* [EXTRACTED DATA]:
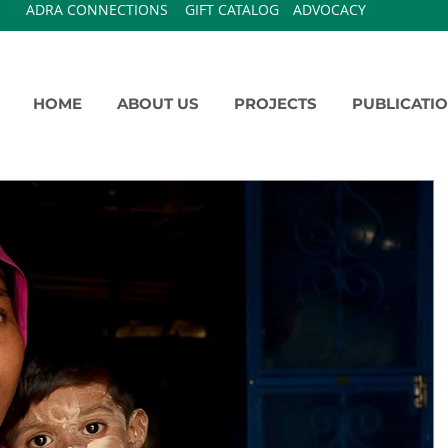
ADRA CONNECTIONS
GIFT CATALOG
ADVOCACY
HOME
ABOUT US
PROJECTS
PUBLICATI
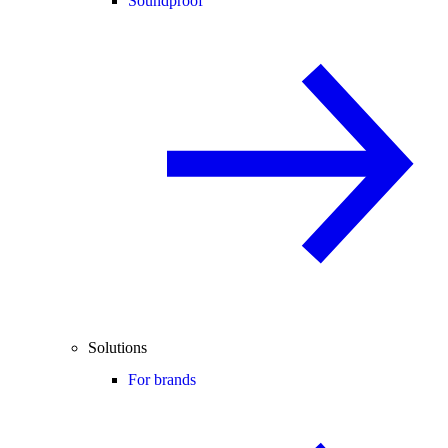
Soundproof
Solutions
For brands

* [PROBLEM REQUIREMENTS]: Would you print the whole listing exactly, omitting the pictures?

* [RESPONSE BOX]:
ADRA CONNECTIONS
GIFT CATALOG
ADVOCACY
HOME
ABOUT US
PROJECTS
PUBLICATI
Soundproof
Solutions
For brands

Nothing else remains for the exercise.